Confronting Tuberville publicly for the first time since he announced the holds, the Republican senators, led by Ernst and Alaska Sen. Dan Sullivan, read lengthy biographies, praised the nominees and lashed out at Tuberville as they called for vote after vote. They said they agree with the Alabama senator in opposing the abortion policy but questioned — as Democrats have for months — why he would hold up the highest ranks of the U.S. military.

As Wednesday night wore on, Sullivan, a colonel in the U.S. Marine Corps Reserve, and Ernst, a former commander in the U.S. Army Reserve and Iowa Army National Guard, appeared increasingly frustrated. Sullivan called the blockade a “national security suicide mission.”

The GOP senators noted that they were bringing up the nominations “one by one” as Tuberville had once called for, and they asked why he wouldn’t allow them to go forward. Tuberville did not answer.

“I do not respect men who do not honor their word,” Ernst said of her GOP colleague toward the end of the evening.

The Senate voted to confirm the three top officers on Thursday after the commandant of the Marine Corps, Gen. Eric Smith, was hospitalized Sunday after suffering a medical emergency at his official residence in Washington. Smith, who is listed in stable condition and is recovering, was confirmed to the top job last month, but he had been holding down two high-level posts for several months because of Tuberville’s holds.
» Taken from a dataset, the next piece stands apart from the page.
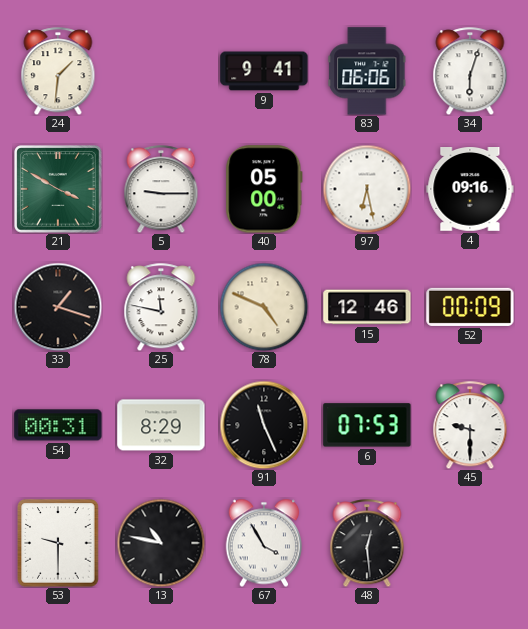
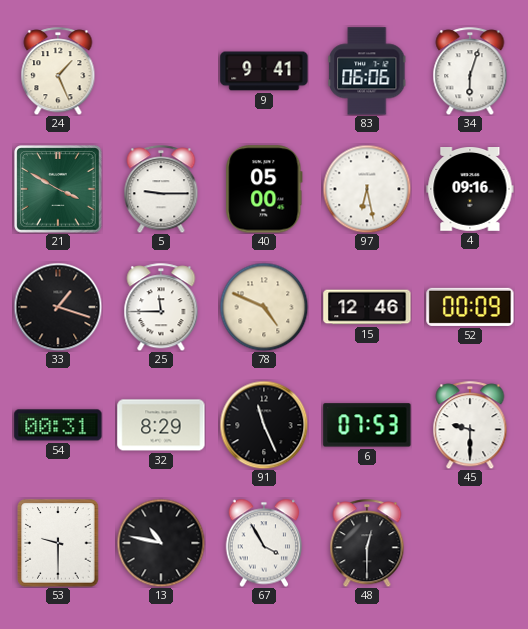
24: 1:31 -> 1:26
25: 11:47 -> 11:45
48: 12:29 -> 12:30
Mahoney, who was confirmed as assistant commandant, could step into the acting commandant role as Smith recovers. He is a fighter pilot who has flown combat in Iraq and served as the deputy commander of Marine forces in the Pacific.

Deputy Secretary of Defense Kathleen Hicks said after Mahoney’s confirmation that the holds have placed significant stress on the military’s officers and families. “We have seen tragic effects to that stress,” Hicks said. “And I think that’s been well communicated on Capitol Hill.”
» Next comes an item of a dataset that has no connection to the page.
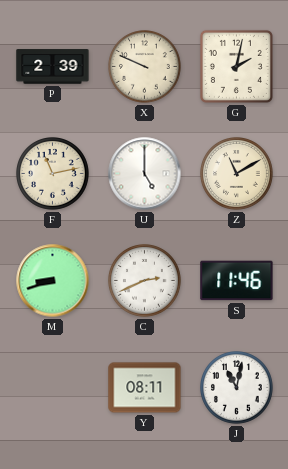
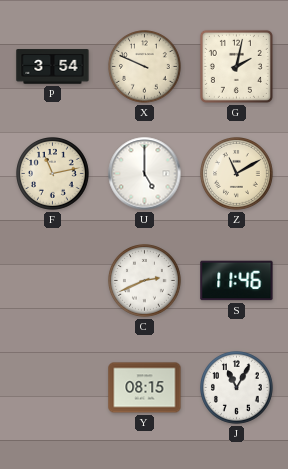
P: 2:39 -> 3:54
M: 8:42 -> none
Y: 08:11 -> 08:15
J: 11:02 -> 11:05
When Senate Majority Leader Chuck Schumer, D-N.Y., announced the vote this week on Mahoney’s nomination to be assistant commandant, he said Smith’s sudden medical emergency is “precisely the kind of avoidable emergency that Sen. Tuberville has provoked through his reckless holds.”

Also confirmed was Franchetti, who will lead the Navy. She is the second woman to be promoted to four-star admiral, and did multiple deployments, including as commander of a naval destroyer and two stints as aircraft carrier strike group commander. Senate Armed Services Committee Chairman Jack Reed, D-R.I., called Franchetti a “trailblazer.”

Several women have served as military service secretaries as political appointees, but never as their top uniformed officer. Adm. Linda L. Fagan is the commandant of the Coast Guard, but she is not a member of the Joint Staff.

Allvin is the vice chief of staff of the Air Force but has been serving as acting chief since the previous top Air Force officer, Gen. CQ Brown, became chairman of the Joint Chiefs of Staff on Oct. 1. Allvin is a career air mobility pilot with more than 4,600 flight hours and key deployments in Afghanistan and Europe.